Engineers operate under uncertainty
As do scientists.
The impossibility of creating precise instructions for an engineer (see previous post) itself implies working under uncertainty. But I would like to elaborate on a couple of points.
Engineers and scientists are in the same position regarding learning and acquiring knowledge.
Institutionalized education lags 5-20 years behind SOTA practices — that's true for both engineering and science — specialists for both fields are educated in the same universities.
It's an inevitable drawback of institutionalized education: writing a good textbook or developing a solid course requires real-world experience that takes years to acquire. Not to mention that preparing and polishing educational materials can also take years.
Therefore, professionals have to learn through practice, using the same practices (pardon the unintentional tautology):
- mentorship systems;
- conferences and other networking;
- reading papers, blogs, books;
- experiments and research.
The only real difference, perhaps, lies in the level of formalization:
- Science has created a formal, universal system of publishing and mentoring, and has established standardized procedures for conducting experiments.

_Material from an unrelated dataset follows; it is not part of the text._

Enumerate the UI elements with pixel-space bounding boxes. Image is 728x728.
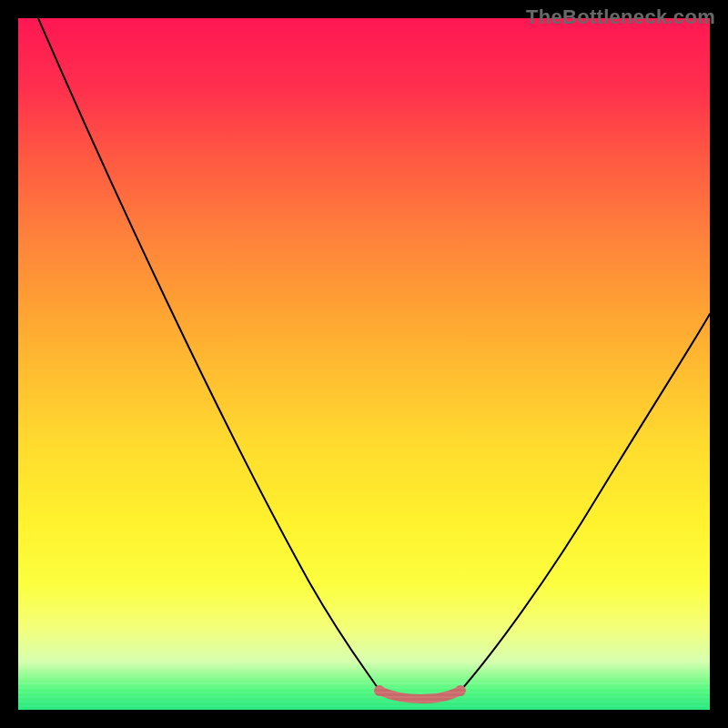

- Engineering, on the other hand, relies mostly on less formal approaches.
Each approach has its pros and cons, which are beyond the scope of this post.
The environment always contains an element of uncertainty — that's true for both engineering and science.
In the case of science, uncertainty arises both from incomplete information about the world (as in physics) and from the inherent variability of the environment being studied (as in biology or the social sciences).
In the case of engineering, uncertainty mostly comes from the variability of the environment in which the artifact will be used:
– From the dynamics of regulations (for example, in medicine or finance) — we should keep track of changes and adapt our artifacts accordingly. – From the dynamics of user preferences and behavior — we can't assume users will engage with a new artifact the same way they did with previous versions or analogs. – From the dynamics of the technosphere — we don't operate in a vacuum; the results of our work should interact smoothly with the artifacts produced by other engineers.
As recently as half a century ago, changes in the environment occurred slowly — often they could be neglected for some time. But now the pace of change has accelerated by orders of magnitude, especially in software development.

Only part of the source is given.